== Material provided
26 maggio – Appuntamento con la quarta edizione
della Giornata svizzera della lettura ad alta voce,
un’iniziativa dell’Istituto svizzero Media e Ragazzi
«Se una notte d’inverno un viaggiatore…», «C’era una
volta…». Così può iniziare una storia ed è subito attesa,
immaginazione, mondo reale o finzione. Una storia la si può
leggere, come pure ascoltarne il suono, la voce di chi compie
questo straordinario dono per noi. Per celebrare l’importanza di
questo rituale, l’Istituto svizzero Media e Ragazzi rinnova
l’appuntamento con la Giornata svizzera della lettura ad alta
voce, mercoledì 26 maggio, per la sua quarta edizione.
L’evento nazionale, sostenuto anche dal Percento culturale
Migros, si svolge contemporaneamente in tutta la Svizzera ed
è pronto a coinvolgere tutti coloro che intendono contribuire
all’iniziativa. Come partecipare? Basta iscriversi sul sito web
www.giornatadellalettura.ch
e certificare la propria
====
== Material provided
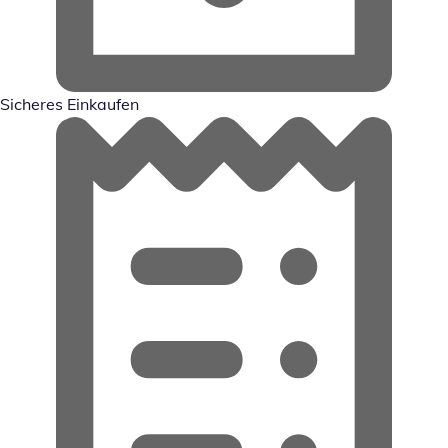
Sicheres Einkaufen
====
Produce a word-for-word copy of everything above from the line holding "26 maggio –" down to the line holding "e certificare la propria", with both of those lines kept.

Your response
26 maggio – Appuntamento con la quarta edizione
della Giornata svizzera della lettura ad alta voce,
un’iniziativa dell’Istituto svizzero Media e Ragazzi
«Se una notte d’inverno un viaggiatore…», «C’era una
volta…». Così può iniziare una storia ed è subito attesa,
immaginazione, mondo reale o finzione. Una storia la si può
leggere, come pure ascoltarne il suono, la voce di chi compie
questo straordinario dono per noi. Per celebrare l’importanza di
questo rituale, l’Istituto svizzero Media e Ragazzi rinnova
l’appuntamento con la Giornata svizzera della lettura ad alta
voce, mercoledì 26 maggio, per la sua quarta edizione.
L’evento nazionale, sostenuto anche dal Percento culturale
Migros, si svolge contemporaneamente in tutta la Svizzera ed
è pronto a coinvolgere tutti coloro che intendono contribuire
all’iniziativa. Come partecipare? Basta iscriversi sul sito web
www.giornatadellalettura.ch
e certificare la propria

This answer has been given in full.